Gerald Glombicki, a senior director in Fitch Ratings’ insurance group in Chicago, agrees that cyber coverage is constantly responding to evolving threats. “The Internet is a very personalized production line,” says Glombicki. “No two policies in the same industry are alike, and if policies in two different industries are compared, there are often night and day differences.”

However, not all sectors face cyber risks – and any subsequent need for coverage – equally. Government-run energy sites and critical infrastructure face the greatest exposure because service outages or delays “can impact not only quality of life, but life itself,” says Glombicki. The most profitable sectors for hackers, such as financial institutions, are also a bigger sign. Triple-I cites the healthcare industry, with patient data and critical services, and manufacturers who use operational technology and industrial control systems to monitor and manage industrial processes and machinery, among other high-risk industries. “However, anything connected to the Internet is a target,” Glombucki points out.

Greater capacity and stable premiums

Fortunately for multinational buyers, insurers and reinsurers are not facing capacity constraints at the moment, so premiums are still falling after nearly tripling in 2021 and 2022. Egan says interest rate cuts of 10% on an annual basis between 2022 and 2024 have slowed to 5% this year. Corporate buyers can expect a flat to slight downward movement in premiums if current claims trends continue. “However, internet prices can change quickly in response to new loss trends that may emerge,” he adds.

Rates could also increase as coverage expands to other sectors and countries, “as companies and individuals become more aware of cyber exposures and increasingly recognize the degree to which they are underinsured,” says the Geneva Association’s Payne.

Payne points out that insurers rely on reinsurers to offload cyber risks at peak times and avoid overburdening their balance sheets.

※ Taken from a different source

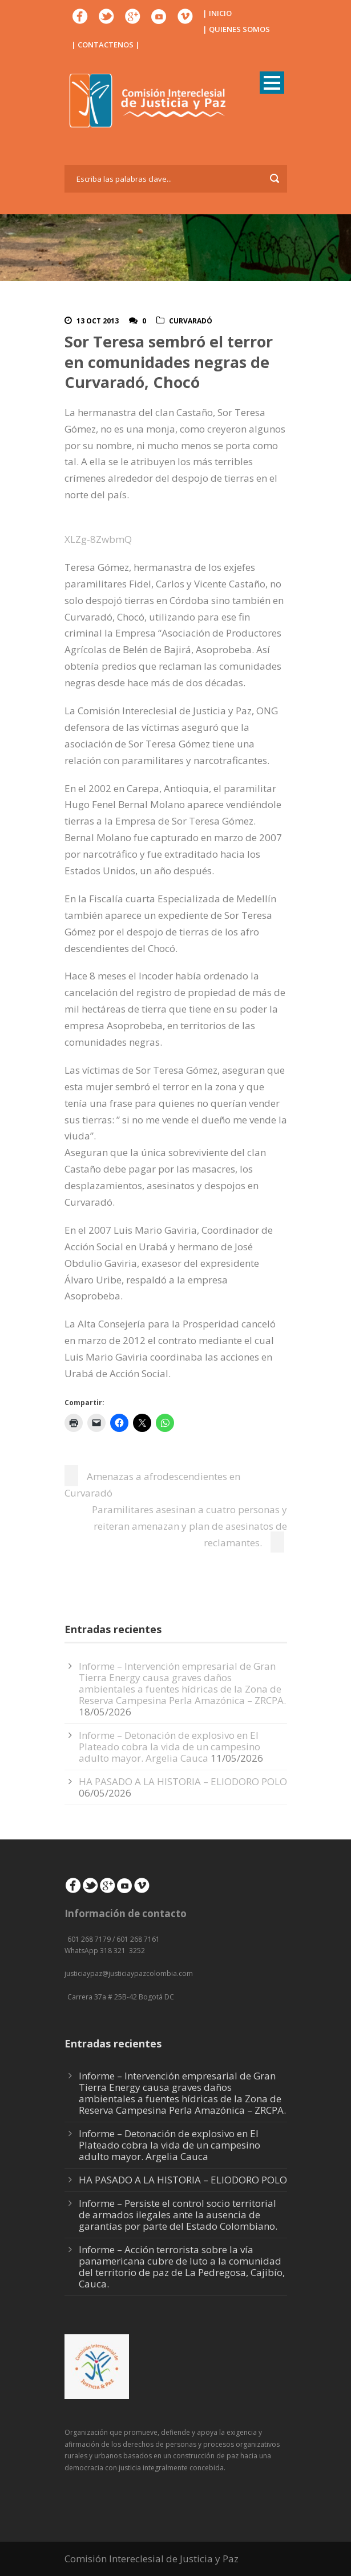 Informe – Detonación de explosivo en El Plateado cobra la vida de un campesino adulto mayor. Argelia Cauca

While estimates vary by year and country, Bain estimates primary insurers cede about 50% of their cyber premiums to reinsurers, much more than other lines of insurance. “Reinsurers remain cautious about the scale of losses that could result from a major cyber incident, including an accidental single point of failure,” Payne says, pointing to the July 2024 CrowdStrike outage as an example. (On July 19, 2024, a single content update from CrowdStrike, a cybersecurity software company, took down more than 8.5 million systems, including hundreds of Fortune 1000 companies. The incident is estimated to have cost insurers about $1.5 billion in payouts, under business interruption, cyber and system failure coverage.)

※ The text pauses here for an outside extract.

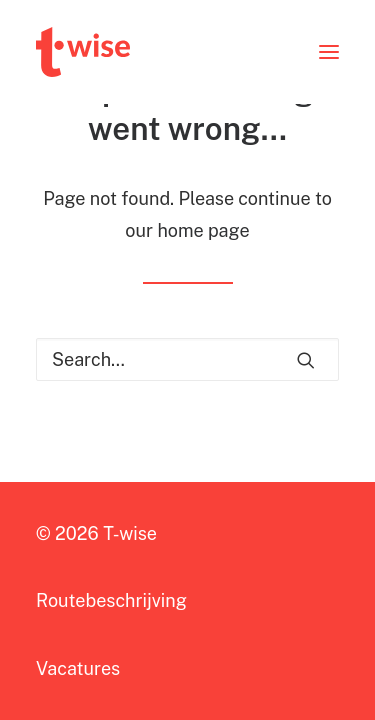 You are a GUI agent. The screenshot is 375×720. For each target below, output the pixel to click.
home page (203, 230)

“Any cluster of cyber incidents also raises the possibility that reinsurance will occur unexpectedly if a cluster of cyber incidents occur within a single treaty period,” Payne says.

To meet expected market demand for greater capacity, experts say alternative risk transfer mechanisms could play a role.

In a December 2024 Geneva Assembly report, “Stimulating the Transfer of Cyber ​​Risk to Capital Markets: Catastrophe Bonds and Beyond,” the authors examine how alternative risk transfer mechanisms, including insurance-linked securities, such as cyber catastrophe bonds, can help spread these risks to financial markets.


“The Internet is a very detailed production line. No two policies in the same industry are alike.”

gerald Glombicki, Fitch Ratings


Although participation in the cyber ILS market is increasing, the authors point out that investor appetite is hampered by uncertainties related to potentially large-scale cyber exposures, differences in insurance policy language, and liquidity concerns. “Market growth will likely depend on its ability to attract additional capital outside the insurance and reinsurance sector to absorb potential unexpected losses,” says Payne.